What you need to do = In the records, find every line with the word "status" and copy it out.
======== Record set ========
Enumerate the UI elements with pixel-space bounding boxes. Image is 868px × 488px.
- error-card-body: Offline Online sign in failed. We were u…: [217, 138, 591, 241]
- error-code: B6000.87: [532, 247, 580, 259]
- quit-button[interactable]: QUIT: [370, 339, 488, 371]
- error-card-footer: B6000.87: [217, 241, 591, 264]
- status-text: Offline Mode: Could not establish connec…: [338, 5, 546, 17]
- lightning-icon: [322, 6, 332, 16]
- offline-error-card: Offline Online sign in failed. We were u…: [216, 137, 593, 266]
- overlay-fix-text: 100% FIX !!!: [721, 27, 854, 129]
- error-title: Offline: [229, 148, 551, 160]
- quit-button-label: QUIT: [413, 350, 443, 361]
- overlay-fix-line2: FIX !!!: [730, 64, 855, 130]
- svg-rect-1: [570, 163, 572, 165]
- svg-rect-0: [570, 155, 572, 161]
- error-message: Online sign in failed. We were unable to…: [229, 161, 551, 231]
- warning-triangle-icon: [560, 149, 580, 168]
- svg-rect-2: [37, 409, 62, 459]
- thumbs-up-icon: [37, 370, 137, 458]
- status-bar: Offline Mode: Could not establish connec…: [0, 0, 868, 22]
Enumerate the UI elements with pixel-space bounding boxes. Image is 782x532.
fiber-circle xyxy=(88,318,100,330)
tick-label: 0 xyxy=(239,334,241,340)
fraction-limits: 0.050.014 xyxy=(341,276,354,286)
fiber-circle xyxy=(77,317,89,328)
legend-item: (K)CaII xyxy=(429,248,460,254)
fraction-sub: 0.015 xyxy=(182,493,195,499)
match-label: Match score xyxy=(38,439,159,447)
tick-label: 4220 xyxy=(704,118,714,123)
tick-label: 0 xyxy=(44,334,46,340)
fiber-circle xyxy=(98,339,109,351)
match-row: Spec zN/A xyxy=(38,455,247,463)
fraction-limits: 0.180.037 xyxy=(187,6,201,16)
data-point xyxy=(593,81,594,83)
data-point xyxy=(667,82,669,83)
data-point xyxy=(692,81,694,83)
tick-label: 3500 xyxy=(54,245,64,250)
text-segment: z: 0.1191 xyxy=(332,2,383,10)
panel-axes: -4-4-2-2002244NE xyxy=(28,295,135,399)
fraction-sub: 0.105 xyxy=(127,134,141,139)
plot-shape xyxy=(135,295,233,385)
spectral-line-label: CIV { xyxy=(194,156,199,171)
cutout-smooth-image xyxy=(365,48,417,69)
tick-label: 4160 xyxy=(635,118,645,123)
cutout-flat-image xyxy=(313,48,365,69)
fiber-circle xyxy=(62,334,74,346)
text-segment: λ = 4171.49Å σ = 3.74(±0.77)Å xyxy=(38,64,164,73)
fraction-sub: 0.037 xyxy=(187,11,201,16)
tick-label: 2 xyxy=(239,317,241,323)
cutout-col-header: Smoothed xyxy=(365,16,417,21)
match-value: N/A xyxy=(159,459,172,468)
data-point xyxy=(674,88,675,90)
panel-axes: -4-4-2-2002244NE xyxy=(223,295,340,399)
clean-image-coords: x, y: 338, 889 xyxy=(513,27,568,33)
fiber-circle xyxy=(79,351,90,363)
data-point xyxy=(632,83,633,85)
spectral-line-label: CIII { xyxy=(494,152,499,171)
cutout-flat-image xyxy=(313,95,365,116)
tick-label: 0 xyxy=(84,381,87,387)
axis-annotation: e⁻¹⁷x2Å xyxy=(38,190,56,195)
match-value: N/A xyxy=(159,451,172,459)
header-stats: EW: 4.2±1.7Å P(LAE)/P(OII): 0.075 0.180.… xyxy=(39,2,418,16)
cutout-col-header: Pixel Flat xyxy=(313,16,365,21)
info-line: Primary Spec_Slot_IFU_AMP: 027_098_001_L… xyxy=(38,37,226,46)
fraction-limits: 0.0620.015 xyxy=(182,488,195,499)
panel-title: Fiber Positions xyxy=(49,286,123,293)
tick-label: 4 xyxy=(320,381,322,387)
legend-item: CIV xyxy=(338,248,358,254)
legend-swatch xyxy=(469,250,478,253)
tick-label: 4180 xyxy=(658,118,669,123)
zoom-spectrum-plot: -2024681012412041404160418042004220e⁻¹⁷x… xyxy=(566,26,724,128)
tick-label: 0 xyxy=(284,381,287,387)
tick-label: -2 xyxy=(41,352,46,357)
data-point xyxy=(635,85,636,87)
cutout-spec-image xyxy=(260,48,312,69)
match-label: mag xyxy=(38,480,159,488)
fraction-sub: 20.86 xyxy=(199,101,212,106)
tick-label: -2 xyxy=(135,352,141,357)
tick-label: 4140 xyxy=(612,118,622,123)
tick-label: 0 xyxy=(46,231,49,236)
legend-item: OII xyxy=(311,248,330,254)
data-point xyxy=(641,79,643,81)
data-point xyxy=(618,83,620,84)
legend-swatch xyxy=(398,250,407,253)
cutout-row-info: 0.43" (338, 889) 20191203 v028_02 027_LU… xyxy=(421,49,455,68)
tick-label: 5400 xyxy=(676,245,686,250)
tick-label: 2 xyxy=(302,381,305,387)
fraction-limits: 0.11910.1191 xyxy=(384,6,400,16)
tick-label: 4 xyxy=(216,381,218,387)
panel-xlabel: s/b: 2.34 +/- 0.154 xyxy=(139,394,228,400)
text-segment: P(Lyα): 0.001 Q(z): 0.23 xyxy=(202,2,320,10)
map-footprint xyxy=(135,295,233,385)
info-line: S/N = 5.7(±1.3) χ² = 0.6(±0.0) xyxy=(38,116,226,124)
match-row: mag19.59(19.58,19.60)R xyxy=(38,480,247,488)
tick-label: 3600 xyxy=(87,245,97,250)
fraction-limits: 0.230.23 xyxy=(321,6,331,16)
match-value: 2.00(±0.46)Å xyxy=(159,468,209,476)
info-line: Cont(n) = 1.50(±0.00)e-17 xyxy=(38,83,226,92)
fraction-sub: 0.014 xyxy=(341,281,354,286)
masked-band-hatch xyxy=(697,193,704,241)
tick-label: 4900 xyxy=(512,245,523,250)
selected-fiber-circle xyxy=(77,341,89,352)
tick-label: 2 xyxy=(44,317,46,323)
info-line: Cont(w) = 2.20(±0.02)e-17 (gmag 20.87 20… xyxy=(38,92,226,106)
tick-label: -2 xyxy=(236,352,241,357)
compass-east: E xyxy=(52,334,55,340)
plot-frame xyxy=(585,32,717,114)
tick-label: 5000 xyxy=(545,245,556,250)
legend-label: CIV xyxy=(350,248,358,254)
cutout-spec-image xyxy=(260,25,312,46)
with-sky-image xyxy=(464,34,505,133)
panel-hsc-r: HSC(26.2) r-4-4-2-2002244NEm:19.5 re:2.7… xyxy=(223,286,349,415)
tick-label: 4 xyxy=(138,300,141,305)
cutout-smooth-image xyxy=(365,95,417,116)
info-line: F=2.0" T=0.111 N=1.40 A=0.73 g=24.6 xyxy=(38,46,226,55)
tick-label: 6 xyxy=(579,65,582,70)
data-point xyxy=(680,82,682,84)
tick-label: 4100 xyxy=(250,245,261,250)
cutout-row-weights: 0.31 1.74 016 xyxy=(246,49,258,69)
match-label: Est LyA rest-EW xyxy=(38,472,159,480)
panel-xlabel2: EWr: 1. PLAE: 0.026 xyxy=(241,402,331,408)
========
Output of the exercise =
- status-text: Offline Mode: Could not establish connec…: [338, 5, 546, 17]
- status-bar: Offline Mode: Could not establish connec…: [0, 0, 868, 22]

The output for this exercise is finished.